Молодые центристы Клинтон и Блэр, сменившие жёстких стариков Рейгана и Тэтчер, имели значение косметическое. Эти выходцы из левых (всё-таки лейбористы были некогда социалистической партией, а Билл Клинтон успел немного по-протестовать в 1968 году) стремились поставить доставшуюся им глобализацию на более устойчивую основу многосторонних договорённостей между победителями и проигравшими предшествующего десятилетия. Что уже случилось, то они прагматично признавали неизбежным, в дне сегодняшнем предлагали расплывчатое «сотрудничество в поиске решений», а в будущем обещалось всеобщее воссоединение в новом технологичном, динамичном, толерантном, открытом и муль-тикультурном глобальном социуме. Риторика глобализации в годы Клинтона достигает своего пика.
Одновременно возникает колоссальный финансовый пузырь, который триумфально провозглашается бумом «новой предпринимательской экономики» без спадов и рисков. Положение дел тут, как всегда, запутано до предела. Но в целом понятно, что средства, высвободившиеся из государственных банкротств по всему миру, должны были куда-то притекать. Однако офшорные банки предлагают анонимность, но не высокую доходность. Поэтому капиталы, бегущие вместе с завладевшими ими анонимными бенефициарами от политических и криминальных рисков, должны куда-то вливаться. А что привлекательнее ёмких, открытых и вполне безопасных рынков недвижимости и финансов Нью-Йорка или Лондона? Неизбежно было возникновение финансовой пирамиды, которую США поддерживали всей своей суверенной мощью и прежним авторитетом.
Американские элиты вели себя подобно предводителю Дворянства, который смело занимает у своих клиентов, а те покорно ссужают поиздержавшемуся генералу, который по-прежнему оказывает протекцию просителям, является на все свадьбы и продолжает азартно ставить на бегах. Клинтоновская конъюнктура воспроизвела на новом историческом витке «бёлль эпок» 1880–1910 годов, золотую осень британской гегемонии, когда неудержимая индустриализация и кайзеровской
Германии, и воссоединённой в гражданской войне Америки неуклонно лишали Британию монопольного положения «мастерской мира».

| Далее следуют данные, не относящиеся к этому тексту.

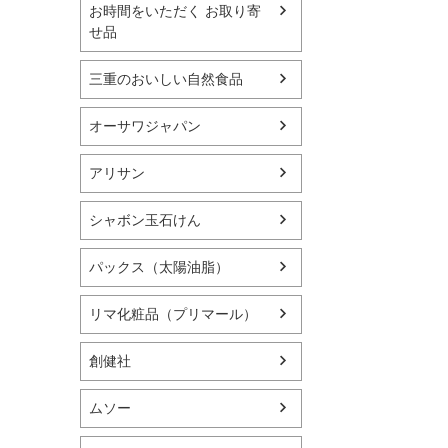
お時間をいただく お取り寄
せ品
三重のおいしい自然食品
オーサワジャパン
アリサン
シャボン玉石けん
パックス（太陽油脂）
リマ化粧品（プリマール）
創健社
ムソー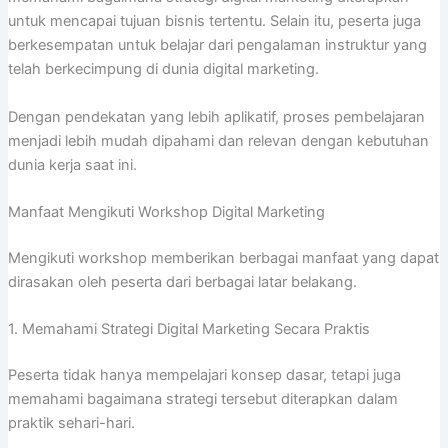
untuk mencapai tujuan bisnis tertentu. Selain itu, peserta juga
berkesempatan untuk belajar dari pengalaman instruktur yang
telah berkecimpung di dunia digital marketing.
Dengan pendekatan yang lebih aplikatif, proses pembelajaran
menjadi lebih mudah dipahami dan relevan dengan kebutuhan
dunia kerja saat ini.
Manfaat Mengikuti Workshop Digital Marketing
Mengikuti workshop memberikan berbagai manfaat yang dapat
dirasakan oleh peserta dari berbagai latar belakang.
1. Memahami Strategi Digital Marketing Secara Praktis
Peserta tidak hanya mempelajari konsep dasar, tetapi juga
memahami bagaimana strategi tersebut diterapkan dalam
praktik sehari-hari.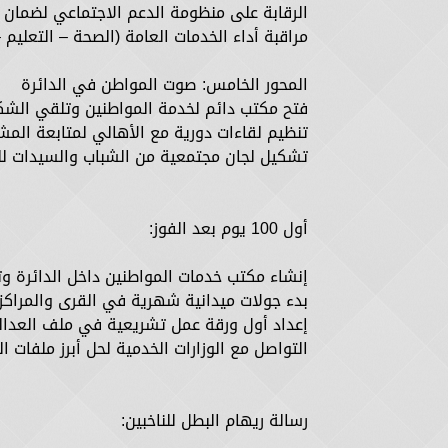
الرقابة على منظومة الدعم الاجتماعي لضمان
مراقبة أداء الخدمات العامة (الصحة – التعليم
المحور الخامس: صوت المواطن في الدائرة
فتح مكتب دائم لخدمة المواطنين وتلقي الشك
تنظيم لقاءات دورية مع الأهالي لمتابعة المش
تشكيل لجان مجتمعية من الشباب والسيدات للت
أول 100 يوم بعد الفوز:
إنشاء مكتب خدمات المواطنين داخل الدائرة و
بدء جولات ميدانية شهرية في القرى والمراكز.
إعداد أول ورقة عمل تشريعية في ملف العدالة ا
التواصل مع الوزارات الخدمية لحل أبرز ملفات ا
رسالة ريهام البطل للناخبين: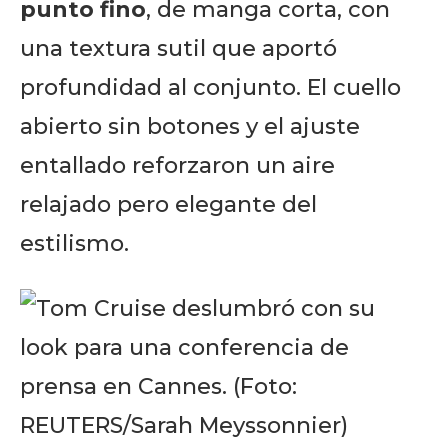
punto fino
, de manga corta, con
una textura sutil que aportó
profundidad al conjunto. El cuello
abierto sin botones y el ajuste
entallado reforzaron un aire
relajado pero elegante del
estilismo.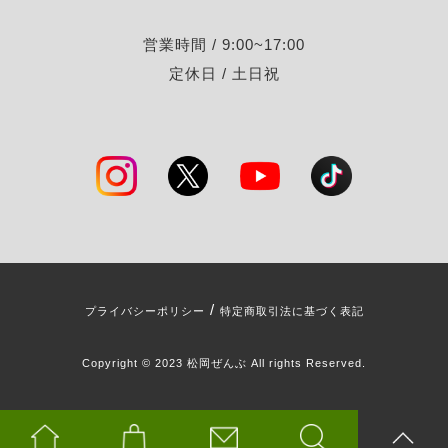
営業時間 / 9:00~17:00
定休日 / 土日祝
/
プライバシーポリシー
特定商取引法に基づく表記
Copyright © 2023 松岡ぜんぶ All rights Reserved.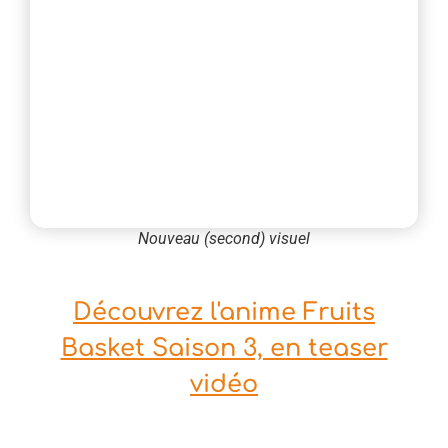
Nouveau (second) visuel
Découvrez l'anime Fruits
Basket Saison 3, en teaser
vidéo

Похожим образом в конце XX века гегемония доллара и финансовых институтов США обеспечивали глобальный сбор ренты, но без грубого и явного принуждения, а объективно, в силу сложившейся архитектуры миросистемы. Однако любая сложная система изменчива. Основы власти постоянно требуют ремонта и поддержания. Возникает, скажем, евро. Его пока довольно легко сдерживать — Евросоюз свыкся с положением привилегированной опеки. Но как быть с Китаем?
Китай оказался самым непредвиденным последствием политики глобализации. Вывод трудоёмких индустрий из стран ядра мироситемы означал поиск новых производительных баз где-то на периферии. В 1970-80-х годах это приводило к краткосрочным подъёмам то в Бразилии, то в Индонезии, что сразу же провозглашали экономическим чудом. Глобальная рыночная интеграция КНР вначале воспринималась американскими элитами как манёвр в противостоянии с СССР и Вьетнамом, как снисхождение к бывшему противнику, затем — как удачное сочетание инвестиционных возможностей и, наконец, как потрясающее подтверждение рыночной идеологии.